Unsubscribe: https://lists.wikimedia.org/mailman/listinfo/wikimedia-l, 


Re: [Wikimedia-l] Siamese networks and image classification

2018-01-24 Thread John Erling Blad
I had a plan to do a more thorough description on meta, but my plans are
always to optimistic… ;)

Question 1: I wonder if anyone has done any work on categorization of
images on Commons by using neural nets.
Question 2: I wonder if anyone has used Siamese networks to do more general
categorization of images.

A Siamese network is a kind of network used for face recognition. It is
called Siamese network because it is two parallel networks in its simplest
form, but one of the networks are precomputed so in effect you only
evaluates one of the networks. Usually you have one face provided by a
camera and run through one network, and a number of other precomputed faces
for the other network. When the difference is small, then you have a face
match.

In general you can have any kind of image as long as you can train a kind
of fingerprint type of vector. This fingerprint will then acts like
locality-sensitive hashing [1]. Because you can create this LSH from the
vector, you can store alternate models in database, so you can later search
it and find usable models. Those models can then interpret the vector form
of the fingerprint, and by evaluating those models with actual input (ie
the fingerprint vector) you can get an estimate for how probable it is that
the image belong to a specific category.

What you would get from the previous process is a list of probable
categorizations. That list can be sorted, and a user trying to categorize
an image can then chose to select some of the categories.
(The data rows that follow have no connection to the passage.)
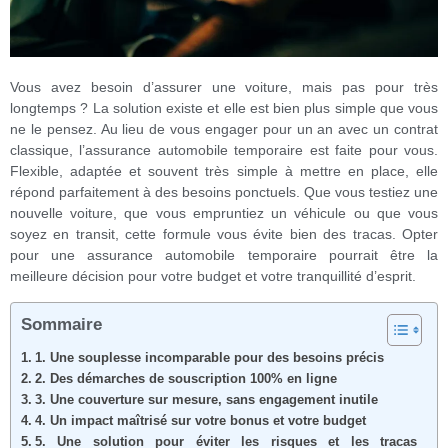
Vous avez besoin d’assurer une voiture, mais pas pour très
longtemps ? La solution existe et elle est bien plus simple que vous
ne le pensez. Au lieu de vous engager pour un an avec un contrat
classique, l’assurance automobile temporaire est faite pour vous.
Flexible, adaptée et souvent très simple à mettre en place, elle
répond parfaitement à des besoins ponctuels. Que vous testiez une
nouvelle voiture, que vous empruntiez un véhicule ou que vous
soyez en transit, cette formule vous évite bien des tracas. Opter
pour une assurance automobile temporaire pourrait être la
meilleure décision pour votre budget et votre tranquillité d’esprit.
Sommaire
1. Une souplesse incomparable pour des besoins précis
2. Des démarches de souscription 100% en ligne
3. Une couverture sur mesure, sans engagement inutile
4. Un impact maîtrisé sur votre bonus et votre budget
5. Une solution pour éviter les risques et les tracas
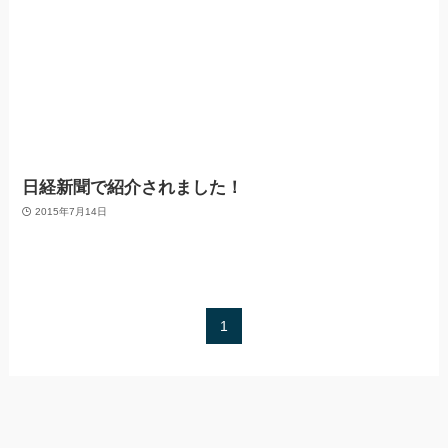
日経新聞で紹介されました！
2015年7月14日
1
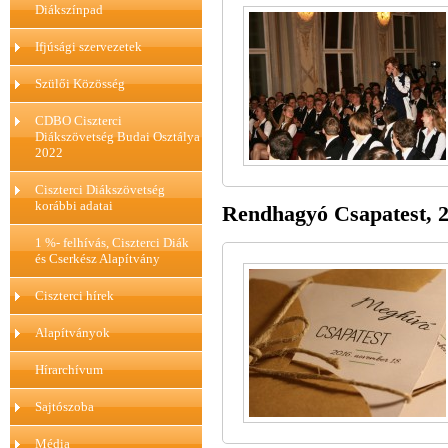
Diákszínpad
Ifjúsági szervezetek
Szülői Közösség
CDBO Ciszterci
Diákszövetség Budai Osztálya
2022
Ciszterci Diákszövetség
korábbi adatai
Rendhagyó Csapatest, 2
1 %- felhívás, Ciszterci Diák
és Cserkész Alapítvány
Ciszterci hírek
Alapítványok
Hírarchívum
Sajtószoba
Média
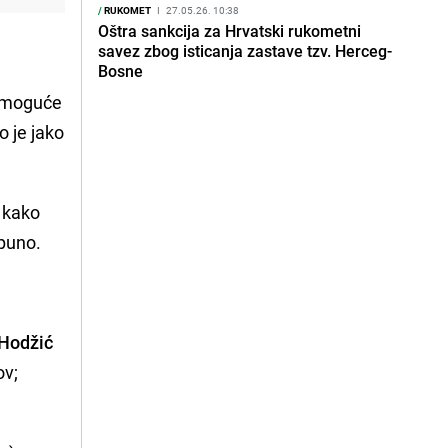
/
RUKOMET
I
27.05.26. 10:38
Oštra sankcija za Hrvatski rukometni
savez zbog isticanja zastave tzv. Herceg-
Bosne
a moguće
o je jako
, kako
 puno.
Hodžić
ov;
Note that the output of the network is not just a few categories, it can be
a variant number of models that outputs a probability for a specific
category. It is a bit like a map-reduce, where the you find (filter) the
possible models and then evaluate (map) those models with the fingerprint
vector.

It is perhaps not obvious, but the idea behind Siamese networks are two
parallel networks, but the implementation is with a single active network.
Also the implemented network has a first part that computes the fingerprint
vector (kind of a bottleneck network) and the second part are the stored
models that takes this fingerprint vector and calculates a single output
for the probability of a single category.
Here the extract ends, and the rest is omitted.